In de gemeenschappelijke markt is er een vrij verkeer van productiefactoren. Het
vormen
hiervan is echter een moeizaam proces. In een economische unie is er een
gemeenschappelijk economisch beleid. Dit kan uiteindelijk verworden tot een
politieke unie. De Europese Unie begon als de EEG (Europese Economische
Gemeenschap), maar had later
als doel om een economische, monetaire en politieke unie te worden. Het
subsidiariteitsbeginsel vormt de basis voor het bestuur van de EU, wat betekent dat de
EU zich moet beperken tot grensoverschrijdende beleidsterreinen. Er kan ook wel
worden gesproken van ‘in verscheidenheid verenigd’, aangezien nationale
aangelegenheden worden geregeld door nationale overheden.
De EU wordt bestuurd door het Europese Parlement (goedkeuring van Europese
regels, toezicht op de Europese Commissie en vaststelling van de begroting), de Raad
van de Europese Unie (politieke besluitvorming in de EU samen met het Europese
Parlement) en de Europese Commissie (voorbereiding en uitvoering van het beleid).
Andere belangrijke Europese instellingen zijn het Europese Hof van Justitie (voor
conflicten rondom de naleving van EU-afspraken) en de Europese rekenkamer (houdt
toezicht op de wettigheid en juistheid van ontvangsten en uitgaven in de EU).
De Raad van de Europese Unie is een uitgavenplafond van 1,24% van het Europese
BBP
overeengekomen. De taken van de EU hebben betrekking op: de natuurlijke
hulpbronnen,
duurzame groei, een mondiale partner, burgerschap, vrijheid, veiligheid en recht
en overige beleidsterreinen. Er is veel discussie over de EU-bijdrage, omdat men wat
terug wil krijgen voor zijn
financiële bijdrage. De EU kan zich in de toekomst richten op verdieping (verder
stappen naar politieke eenwording) of verbreding (toetreding van meer landen tot de
EU).
23.2 Internationale organisaties
De Wereldhandelsorganisatie (WTO) heeft als belangrijkste doel de bevordering van
vrijhandel. Ze passen non-discriminatie toe bij hun handelsregels en hebben ook
wederkerigheid en transparantie als uitgangspunten. Er worden regelmatig
bijeenkomsten georganiseerd om de vermindering van handelsbelemmeringen te
bespreken. Deze worden handelsrondes genoemd. Daarnaast heeft de WTO een
bemiddelende rol in handelsconflicten. Het Internationaal Monetair Fonds (IMF)

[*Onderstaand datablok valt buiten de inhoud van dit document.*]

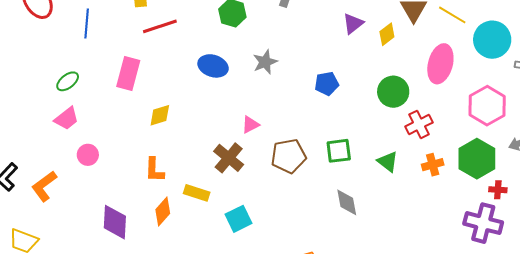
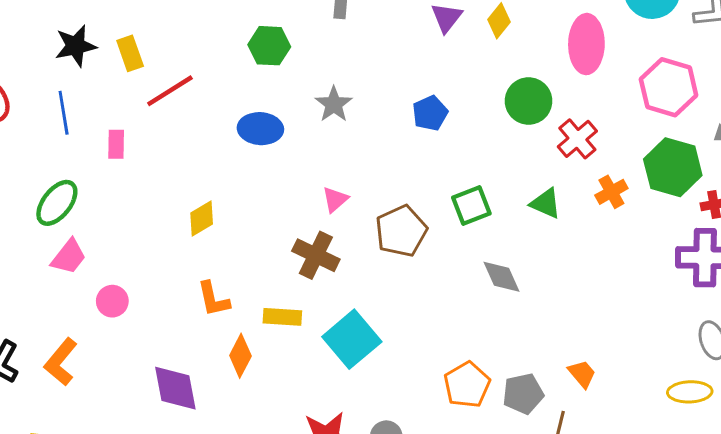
pink rectangle: (128, 74) -> (116, 144), moved, size x0.6
green ellipse: (68, 81) -> (57, 203), size x1.4
cyan square: (239, 219) -> (352, 339), size x1.4

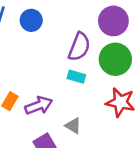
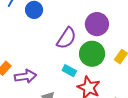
cyan rectangle: (76, 77) -> (69, 71), moved

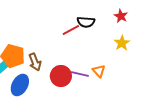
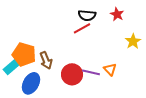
red star: (121, 16) -> (117, 14), moved
black semicircle: (86, 22) -> (87, 15), moved

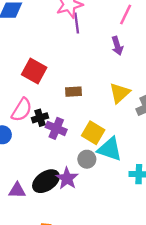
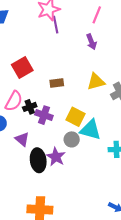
red square: (34, 71) -> (22, 68), turned 35
yellow triangle: (120, 93) -> (96, 82), turned 30
black ellipse: (46, 181) -> (38, 160), turned -60
purple triangle: (17, 190) -> (22, 139), moved, turned 42

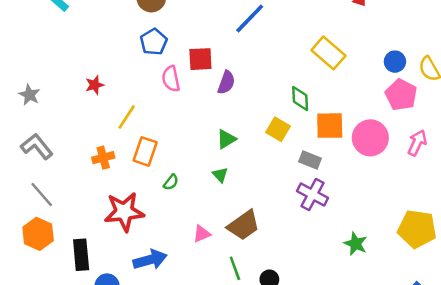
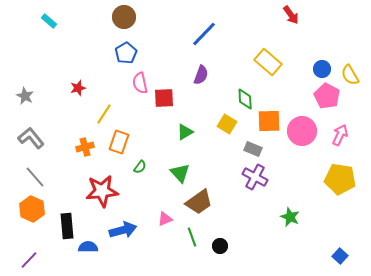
red square: (200, 59) -> (164, 98), moved
purple semicircle: (226, 82) -> (201, 75), moved
green triangle: (220, 175) -> (180, 173), moved, size x1.5
yellow pentagon: (417, 229) -> (340, 179), moved
pink triangle: (202, 234) -> (165, 219), moved

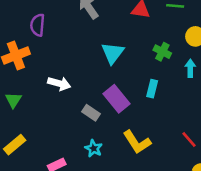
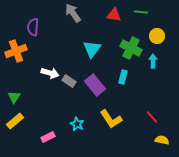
green cross: (162, 52) -> (131, 48), size x1.5
green triangle: (13, 100) -> (14, 97), moved
gray rectangle: (91, 113) -> (69, 81), moved

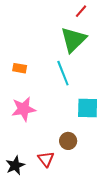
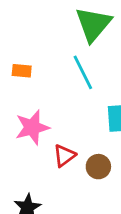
red triangle: (46, 159) -> (64, 156), moved, turned 36

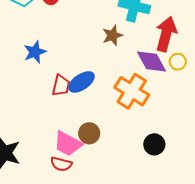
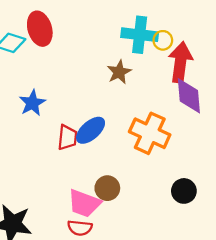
purple diamond: (152, 61) -> (189, 96), moved, turned 32
yellow circle: (178, 62) -> (163, 40), moved

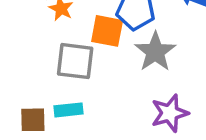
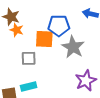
gray square: (75, 61) -> (29, 58), size x0.7

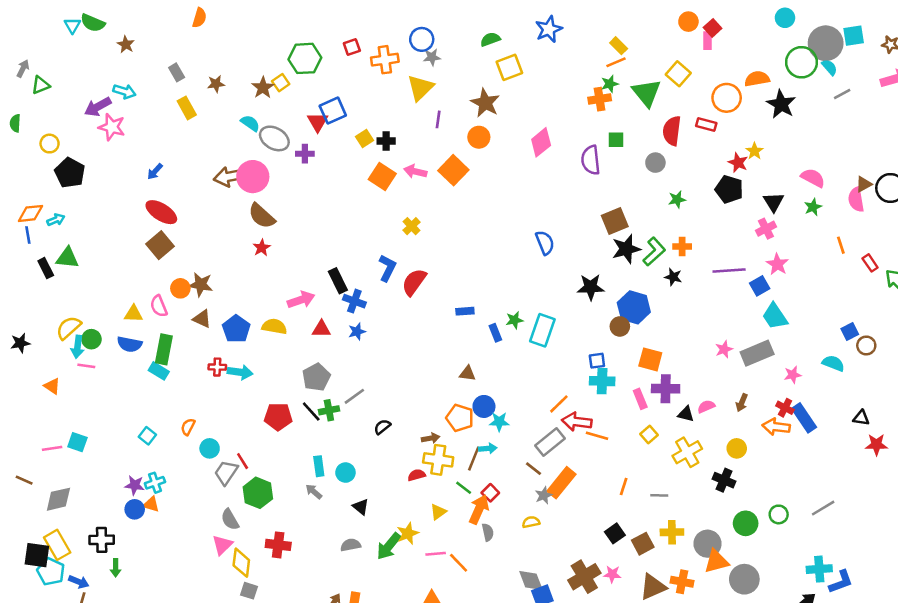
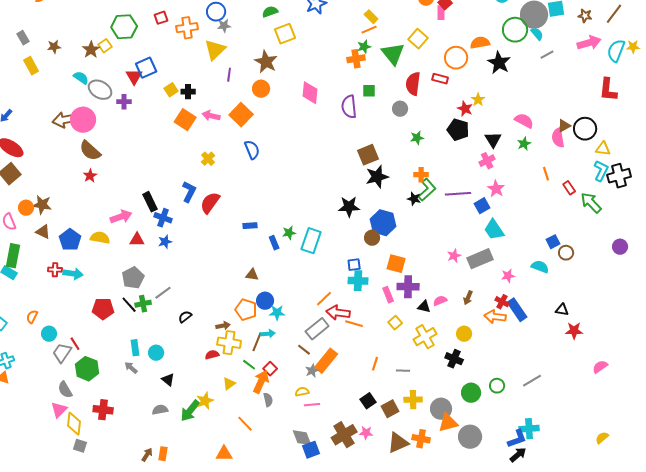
pink diamond: (541, 142) -> (310, 93), turned -45
blue semicircle: (545, 243) -> (252, 150), moved
green L-shape: (654, 252) -> (427, 190), moved
pink line: (436, 554) -> (312, 405), moved
blue L-shape: (841, 582) -> (517, 439), moved

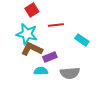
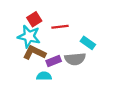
red square: (32, 10) -> (34, 19), moved
gray semicircle: (70, 73) -> (75, 59), moved

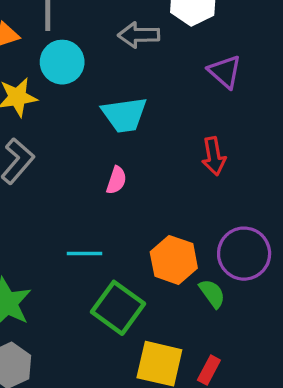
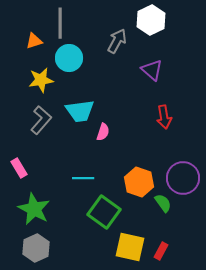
gray arrow: (139, 35) -> (117, 41), turned 120
purple triangle: (225, 72) -> (152, 70), moved
cyan trapezoid: (124, 115) -> (80, 111), moved

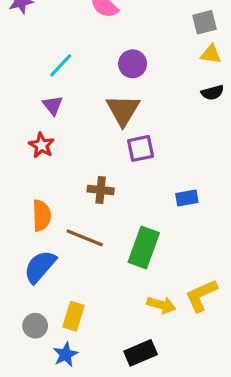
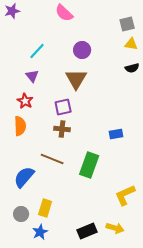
purple square: (141, 148) -> (63, 107), moved
orange semicircle: (42, 216) -> (20, 126), moved
yellow arrow: (161, 305) -> (115, 228), moved

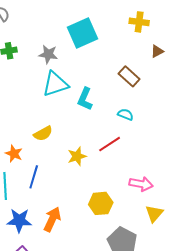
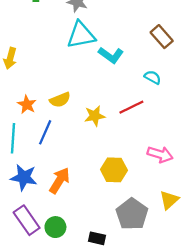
cyan L-shape: (85, 99) -> (111, 55), turned -85
yellow semicircle: (43, 134) -> (60, 100), moved
yellow triangle: (154, 213) -> (169, 200), moved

heeft vier taken, namelijk: de bevordering van stabiele wisselkoersen, toerzicht op het
internationale betalingsverkeer, de creatie van nieuwe internationale betaalmiddelen en
kredietverlening aan lidstaten met een tijdelijk balanstekort. Het IMF wordt
steeds minder populair door de strikte voorwaarden. Hierdoor moeten ze een
wijziging in de machtsverdeling overwegen. De Wereldbank verleent kredieten aan
ontwikkelingslanden om de economie te versterken. Een kritiekpunt op de
Wereldbank is dat ze een beleid van ‘Washington consensus’ voeren, waarin alleen het
Amerikaanse model voor markteconomieën wordt bepleit. Er wordt een
vorm van marktfundamentalisme opgelegd. De belangrijkste taak van de G7 (‘group
of 7’), de G8 en de G20 is internationale beleidscoördinatie. De belangrijkste taak van
de OESO (Organisatie voor Economische Samenwerking en Ontwikkeling) is
informatie-uitwisseling. Daarnaast is de OESO een adviesorgaan.